When invitations went out to men’s lacrosse teams to compete in the 2022 World Games in Birmingham, Ala., there was a big omission. The third-best Iroquois Nationals, a team that represents the Haudenosaunee Confederacy, wasn’t on the list.
Organizers said the Nationals could not compete because they are not a sovereign nation — even though they have their own passports.
“It was a disappointment and sort of boiled my blood,” says Lyle Thompson, an Iroquois Nationals player.
The Haudenosaunee are actually the originators of lacrosse, what they call the “medicine game.”
“All my life lessons really come from the game of lacrosse. Playing in those medicine games, those traditional medicine games and using a traditional wooden stick,” Thompson tells NPR’s Morning Edition.

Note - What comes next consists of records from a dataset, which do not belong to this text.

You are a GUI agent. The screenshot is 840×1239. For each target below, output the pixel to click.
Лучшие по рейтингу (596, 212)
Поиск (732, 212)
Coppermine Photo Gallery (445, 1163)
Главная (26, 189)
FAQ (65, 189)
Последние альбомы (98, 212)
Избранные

A petition calling for the Nationals inclusion got more than 50,000 signatures.
The Games’ organizers recognized their mistake, but the roster of eight teams was full.
Enter: Ireland. Their team was set to play in 2022.

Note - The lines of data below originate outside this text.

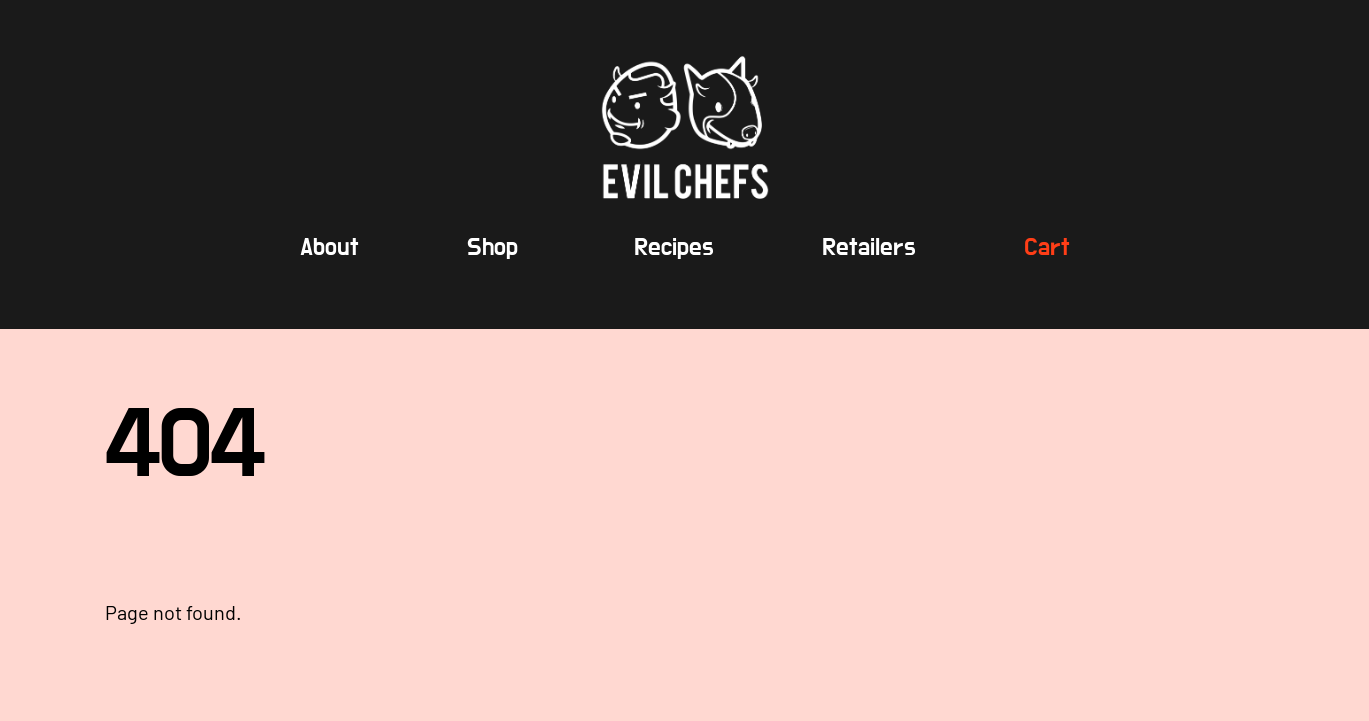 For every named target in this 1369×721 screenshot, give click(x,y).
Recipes (674, 247)
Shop (492, 247)
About (329, 247)
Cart (1047, 247)
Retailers (869, 247) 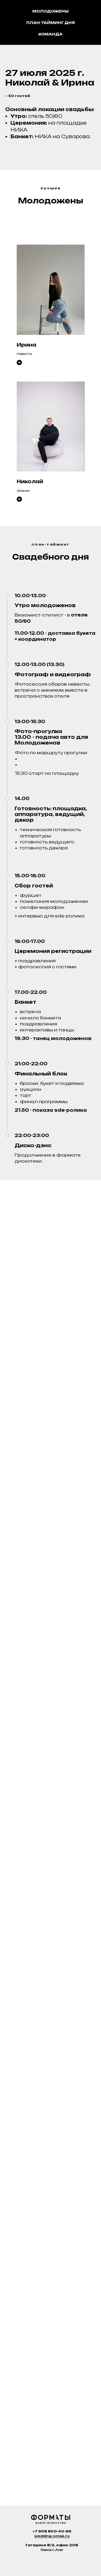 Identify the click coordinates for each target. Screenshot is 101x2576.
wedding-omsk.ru (52, 2536)
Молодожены (50, 11)
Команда (50, 34)
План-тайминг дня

“None of us would be going to Birmingham, Alabama in the first place if it wasn’t for the Iroquois and giving us the gift of their medicine game,” Sonny Campbell, a player for Ireland Lacrosse, tells Morning Edition.
He says the Irish team wanted to do more than make a statement.
So earlier this month they dropped out of the tournament, allowing the Nationals to take their spot.
“We support them and if it means we’ll give up our spot then so be it. But the Iroquois, they need to be there,” Campbell says.
Thompson says the move was unexpected.
“A sense of me felt bad because they’re sort of sacrificing and giving up their opportunity. But a part of me felt like this is the right move, and I do truly believe that,” he says.
Thompson says Ireland’s sacrifice won’t be in vain.
“The Iroquois Nationals are going to put together the best team the world has ever seen, and representing not just the Iroquois Nationals, but Ireland lacrosse also,” Thompson says.
The eight teams competing in Alabama will be Australia, Canada, Germany, Great Britain, the Iroquois Nationals, Israel, Japan and the U.S.